Unfortunately, the structure of emissions trading also serves to make it difficult to deliver a better outcome than the one you envisage at first if, as with the CPRS, you lock in targets and gateways a decade into the future. A reasonable ETS must give you the flexibility to increase the target dramatically if, as expected, the science gets worse and global action gets stronger.
While properly designed emissions trading is the only mechanism under which you can absolutely guarantee a specific outcome, you can certainly achieve deep cuts with direct government intervention through investment and regulation. You just won’t necessarily know exactly what your outcome will be in advance. Oh, and you’ll have to be willing and able to pay.
The obvious place to start regulating, when you look at Australia’s emissions profile, is with the 50% of our emissions that come from stationary energy.

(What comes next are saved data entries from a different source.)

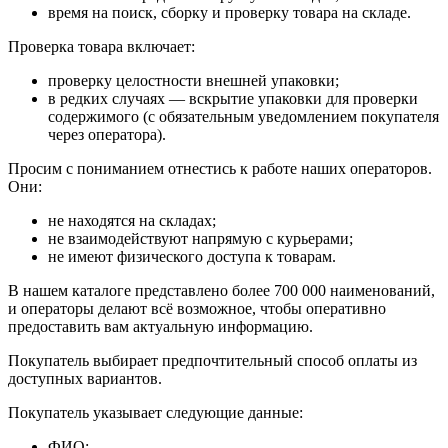
время на поиск, сборку и проверку товара на складе.
Проверка товара включает:
проверку целостности внешней упаковки;
в редких случаях — вскрытие упаковки для проверки
содержимого (с обязательным уведомлением покупателя
через оператора).
Просим с пониманием отнестись к работе наших операторов.
Они:
не находятся на складах;
не взаимодействуют напрямую с курьерами;
не имеют физического доступа к товарам.
В нашем каталоге представлено более 700 000 наименований,
и операторы делают всё возможное, чтобы оперативно
предоставить вам актуальную информацию.
Покупатель выбирает предпочтительный способ оплаты из
доступных вариантов.
Покупатель указывает следующие данные:
ФИО;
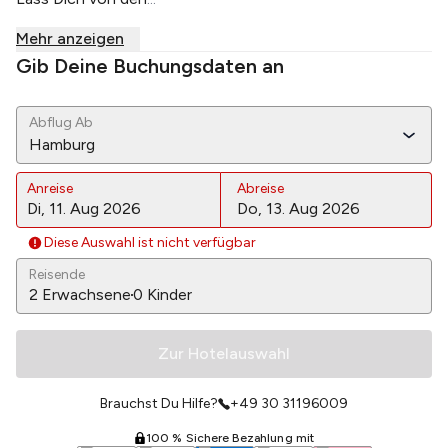
Mehr anzeigen
Gib Deine Buchungsdaten an
Abflug Ab
Hamburg
Anreise
Abreise
Diese Auswahl ist nicht verfügbar
Reisende
2
Erwachsene
0
Kinder
Zur Hotelauswahl
Brauchst Du Hilfe?
+49 30 31196009
100 % Sichere Bezahlung mit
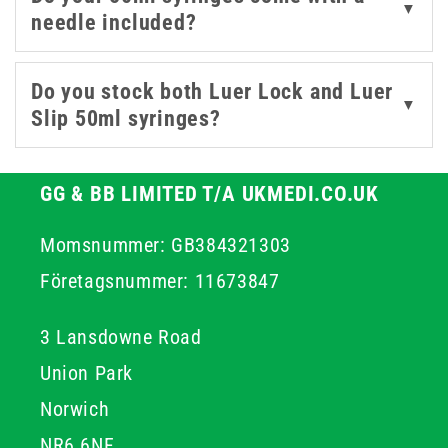
controlled delivery and minimise dosing errors.
▼
needle included?
Do you stock both Luer Lock and Luer
▼
Slip 50ml syringes?
GG & BB LIMITED T/A UKMEDI.CO.UK
Momsnummer: GB384321303
Företagsnummer: 11673847
3 Lansdowne Road
Union Park
Norwich
NR6 6NF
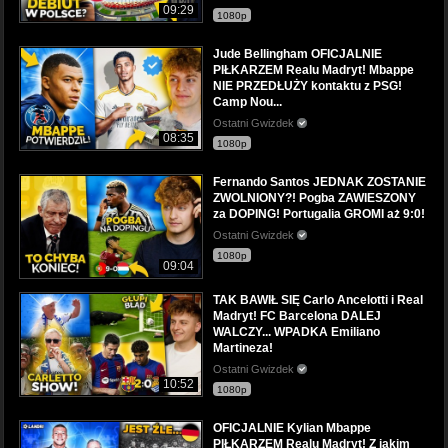
09:29
1080p
Jude Bellingham OFICJALNIE
PIŁKARZEM Realu Madryt! Mbappe
NIE PRZEDŁUŻY kontaktu z PSG!
Camp Nou...
Ostatni Gwizdek
08:35
1080p
Fernando Santos JEDNAK ZOSTANIE
ZWOLNIONY?! Pogba ZAWIESZONY
za DOPING! Portugalia GROMI aż 9:0!
Ostatni Gwizdek
1080p
09:04
TAK BAWIŁ SIĘ Carlo Ancelotti i Real
Madryt! FC Barcelona DALEJ
WALCZY... WPADKA Emiliano
Martineza!
Ostatni Gwizdek
10:52
1080p
OFICJALNIE Kylian Mbappe
PIŁKARZEM Realu Madryt! Z jakim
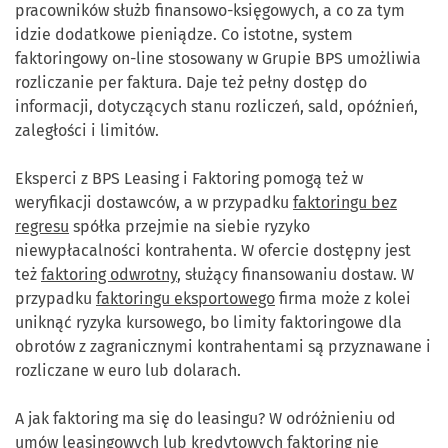
pracowników służb finansowo-księgowych, a co za tym
idzie dodatkowe pieniądze. Co istotne, system
faktoringowy on-line stosowany w Grupie BPS umożliwia
rozliczanie per faktura. Daje też pełny dostęp do
informacji, dotyczących stanu rozliczeń, sald, opóźnień,
zaległości i limitów.
Eksperci z BPS Leasing i Faktoring pomogą też w
weryfikacji dostawców, a w przypadku
faktoringu bez
regresu
spółka przejmie na siebie ryzyko
niewypłacalności kontrahenta. W ofercie dostępny jest
też
faktoring odwrotny
, służący finansowaniu dostaw. W
przypadku
faktoringu eksportowego
firma może z kolei
uniknąć ryzyka kursowego, bo limity faktoringowe dla
obrotów z zagranicznymi kontrahentami są przyznawane i
rozliczane w euro lub dolarach.
A jak faktoring ma się do leasingu? W odróżnieniu od
umów leasingowych lub kredytowych faktoring nie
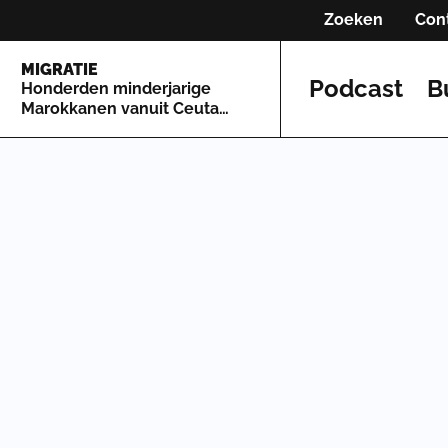
Zoeken
Con
MIGRATIE
Podcast
B
Honderden minderjarige
Marokkanen vanuit Ceuta
naar Spaans vasteland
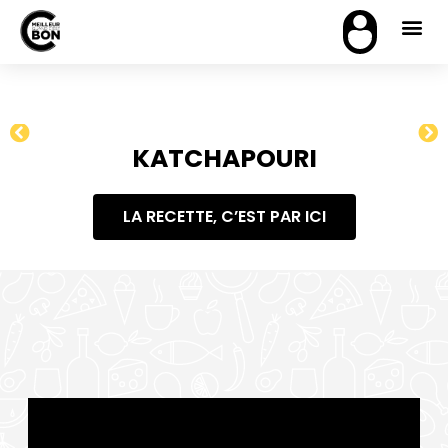
KATCHAPOURI
LA RECETTE, C’EST PAR ICI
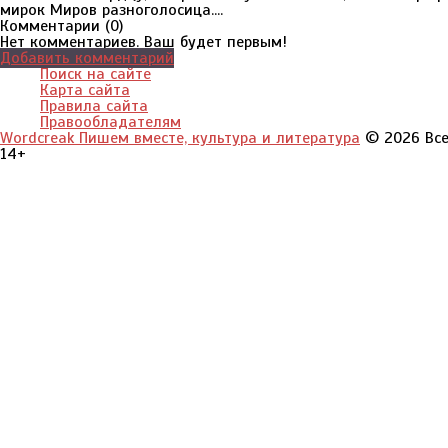
мирок Миров разноголосица....
Комментарии (
0
)
Нет комментариев. Ваш будет первым!
Добавить комментарий
Поиск на сайте
Карта сайта
Правила сайта
Правообладателям
Wordcreak Пишем вместе, культура и литература
© 2026 Все
14+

First step is to roll out energy efficiency programs – free retrofits from homes and there’s an array of options for commercial buildings and industrial sites. We can easily flatten energy demand growth and, with a bit of effort and investment, bring demand down from current levels. At the same time, we start replacing coal with the zero pollution alternatives. We lift the Mandatory Renewable Energy Target to 40% by 2020 and supplement that with a true feed-in tariff for all renewable energy, direct investment in new grid infrastructure and fast start-up funding (loan guarantees, for example) for the baseload renewable options such as solar thermal, ocean power and geothermal. It is no huge stretch to envisage that, with such a program we could halve Australia’s current stationary energy emissions in a decade with existing technology. Many people suggest that, with the right technologies coming on stream fast enough, we could head towards zero. Since we’re currently at about 110% of 1990 levels, this approach alone would take us well below the 5% under 1990 target that Tony Abbott has signed up to, and possibly beyond 15%.

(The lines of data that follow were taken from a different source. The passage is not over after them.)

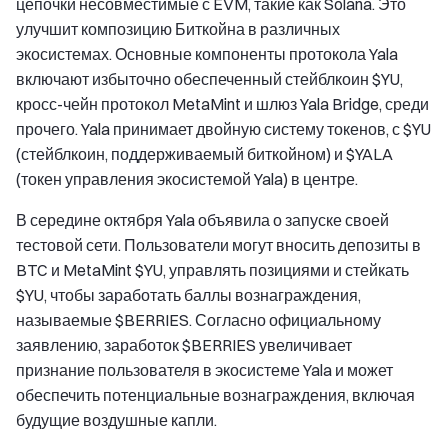
цепочки несовместимые с EVM, такие как Solana. Это
улучшит композицию Биткойна в различных
экосистемах. Основные компоненты протокола Yala
включают избыточно обеспеченный стейблкоин $YU,
кросс-чейн протокол MetaMint и шлюз Yala Bridge, среди
прочего. Yala принимает двойную систему токенов, с $YU
(стейблкоин, поддерживаемый биткойном) и $YALA
(токен управления экосистемой Yala) в центре.
В середине октября Yala объявила о запуске своей
тестовой сети. Пользователи могут вносить депозиты в
BTC и MetaMint $YU, управлять позициями и стейкать
$YU, чтобы заработать баллы вознаграждения,
называемые $BERRIES. Согласно официальному
заявлению, заработок $BERRIES увеличивает
признание пользователя в экосистеме Yala и может
обеспечить потенциальные вознаграждения, включая
будущие воздушные капли.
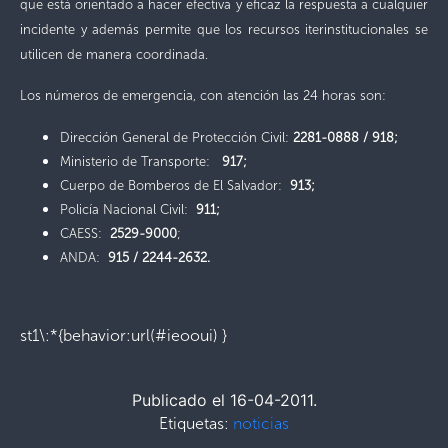
que está orientado a hacer efectiva y eficaz la respuesta a cualquier
incidente y además permite que los recursos iterinstitucionales se
utilicen de manera coordinada.
Los números de emergencia, con atención las 24 horas son:
Dirección General de Protección Civil:
2281-0888 / 918;
Ministerio de Transporte:
917;
Cuerpo de Bomberos de El Salvador:
913;
Policía Nacional Civil:
911;
CAESS:
2529-9000
;
ANDA:
915 / 2244-2632.
st1\:*{behavior:url(#ieooui) }
Publicado el 16-04-2011.
Etiquetas:
noticias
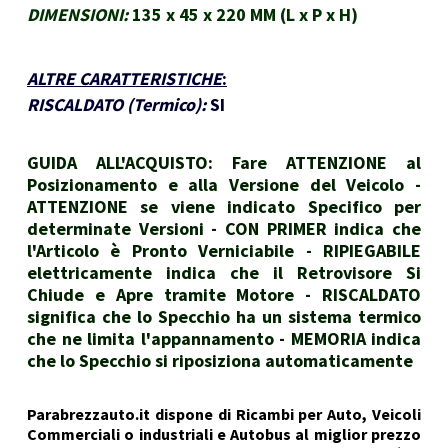
DIMENSIONI:
135 x 45 x 220 MM (L x P x H)
ALTRE CARATTERISTICHE
:
RISCALDATO (Termico):
SI
GUIDA ALL'ACQUISTO: Fare ATTENZIONE al
Posizionamento e alla Versione del Veicolo -
ATTENZIONE se viene indicato Specifico per
determinate Versioni - CON PRIMER indica che
l'Articolo è Pronto Verniciabile - RIPIEGABILE
elettricamente indica che il Retrovisore Si
Chiude e Apre tramite Motore - RISCALDATO
significa che lo Specchio ha un sistema termico
che ne limita l'appannamento - MEMORIA indica
che lo Specchio si riposiziona automaticamente
Parabrezzauto.it dispone di Ricambi per Auto, Veicoli
Commerciali o industriali e Autobus al miglior prezzo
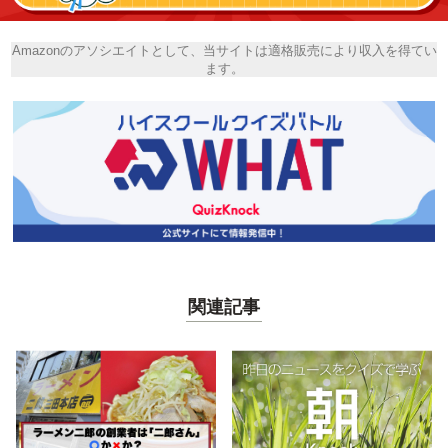
Amazonのアソシエイトとして、当サイトは適格販売により収入を得てい
ます。
関連記事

But it doesn’t stop there. We can and should stop native forest logging and start helping and paying farmers stewardship payments to reduce emissions – changing tillage practices, increasing soil carbon, potentially creating biochar, regrowing bushland and much more. We can start the difficult process of shifting transport out of private petrol cars and into renewably powered electric vehicles (private and public). We can increase options for people to telecommute instead of flying between cities. We can reduce waste and invest in new industrial processes that generate fewer emissions.
I don’t have the expertise to hazard a guess at the quantum of emissions reductions that this could deliver, but you can be confident that every aspect of Australia’s emissions profile can be massively reduced – and some brought swiftly to zero or below – with the right regulation or investment. It is entirely possible to achieve very deep emissions cuts through direct government regulation and investment.
But here’s the rub – who’s going to pay for it?
A program like this will be tremendously expensive – many tens of billions of dollars. If the cost is placed on taxpayers, the result will be deep government debt or hugely increased taxes. And it will be deeply unfair. The only equitable approach is to make polluters pay for the cost of the transformation through either a well-deisgned emissions trading scheme with 100% auctioing of permits, or a well-designed carbon tax. That cost will, of course, be passed on to consumers, but the government will be able to use the revenue to invest in all the programs that will reduce their costs – particularly energy efficiency and renewables. That’s the approach the Greens take in the Safe Climate Bill.
So, yes, Tony Abbott could deliver emissions cuts without a price signal. But it would not be an economically or ecologically sensible approach to take.